She did not pick it up again, but I could hear her weeping and muttering.

After several minutes I hung up, called the rape squad, and left a message for Harry, asking him to call her, that she needed help.

I have had better days at the office, I thought, staring at my telephone as though it were the enemy. I left alone, cautiously scanning the parking lot, glad to see a security guard. I waved to her, unlocked the car, checked the interior, and watched to make sure I wasn't followed as I drove out of the lot, toward home.

Chapter 16

The world sparkled in the morning, washed by an overnight storm. Alamandas bloomed on their white wooden trellis, a brilliant pink against a sky so blue and grass so green they hurt my eyes. I showered, shampooed my hair with great delight, then went to the office. A surprise waited on my desk, a large manila envelope. Inside, a glossy eight-by-ten of a handsome, smiling Captain Curt Norske, shot aboard the
Sea Dancer
. He leaned against the railing, skyline behind him, relaxed and laughing, probably at something the photographer had said. Lottie must have dug back in her old negatives to find it. Attached was a note in her distinctive left-hand scrawl:
Don't miss the boat!

Even frozen on film, his engaging grin made me smile in return. I slid the photo back into its envelope and dialed Lottie's extension.

“Thanks for making it up for me, Lottie. What a neat way to start the day.”

“Did you see it?” she asked.

“It was on my desk.”

“The editorial.” Her voice sounded flat.

“What?” Though I had glanced through the morning paper over orange juice and coffee, I hadn't read the editorial page. I rarely do. It's usually boring, sometimes embarrassing.

“We endorsed Fielding today.”

I went to the city desk and picked up a copy. The editorial writer extolled Fielding's sterling qualities, enthusiastically recommending him as best choice for governor. I wondered if Dan had seen it yet and suddenly decided what I wanted to do today if I could avoid being captured by some other story.

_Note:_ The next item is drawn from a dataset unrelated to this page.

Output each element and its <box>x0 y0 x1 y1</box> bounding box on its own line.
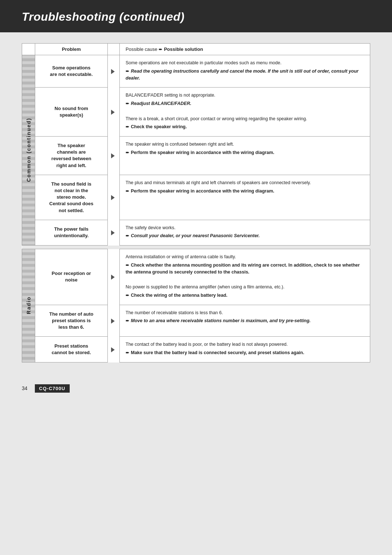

I bustled out of the newsroom as though headed out on my beat. The Center for Forensic Pathology is a block-long structure that will accommodate as many as 350 corpses at a time. It is not listed among the Chamber of Commerce attractions designed to draw tourists, but Miami does have the world's best morgue.

I stated my business to a disembodied voice piped from somewhere inside the imposing edifice, and the security gate opened. I parked between a shiny black hearse and an unmarked homicide car and skirted the building to the front entrance, guarded by an ancient bronze cannon salvaged from a shipwrecked Spanish galleon.

The
Santa Margarita
sank with all aboard during a hurricane off the Florida coast three hundred and seventy years ago. The chief medical examiner selected the cannon when given the option of choosing the art for his new $12 million complex. The politically appointed committee on art in public places was appalled. Members argued that a big gun, even a big gun crafted by fifteenth-century artisans, is no work of art. They prefer incomprehensible abstracts created by expensive modern artists. One critic denounced the cannon as a militaristic symbol of death.

The barrel is leveled at the inner city, where the last riots broke out. I think it's appropriate.

The chief investigator was at his desk. Records here date back to 1955 and are never disposed of. Common practice is to withhold the files on unsolved murders, assumed to be still under investigation, from the press. Reporters are referred to the police detective on the case. But a twenty-two-year-old homicide is a cold case, and I anticipated no problem unless someone was aware of the link to Fielding. Then it might be considered a political hot potato. I was glad the chief medical examiner was lecturing to students and unaware of my presence.

The investigator, a tough and savvy former police detective, was agreeable, and I tagged along to one of the storage rooms where he dug through several cardboard cartons for the file on Mary Beth Rafferty.

“Just let me know when you're through with it,” he said, and returned to his office.

I settled down at a conference table. The pictures were attached, with color slides in a separate envelope.

In the scene pictures, Mary Beth looked like a broken and discarded doll. No wonder the case haunts Dan, I thought. I closed my eyes and pushed them aside to read the autopsy report, noting that the chief had done the cut himself.

The body is that of a well developed, well nourished female measuring 49½ inches and weighing 55 pounds. The appearance of the deceased is consistent with the stated age of eight years
.

The hair is brown, wavy, and shoulder length, the irises are brown, and the pupils each measure .5 centimeter. Numerous petechiae are present over the conjunctiva
.

Petechiae are little broken blood vessels in the eyes, and I knew enough to understand that their appearance indicates some choking or smothering.

The dentition is in good repair
.

Her teeth were good.

The frenulum is torn, lacerated, and contused
.

The little tag of skin between her lip and gums was torn and bruised.

Examination of the neck reveals multiple linear to regular partially confluent abrasions with scattered contusions
.

Scrapes and bruises on her neck.

I imagined Fielding posing for television in a classroom full of eager children and shivered.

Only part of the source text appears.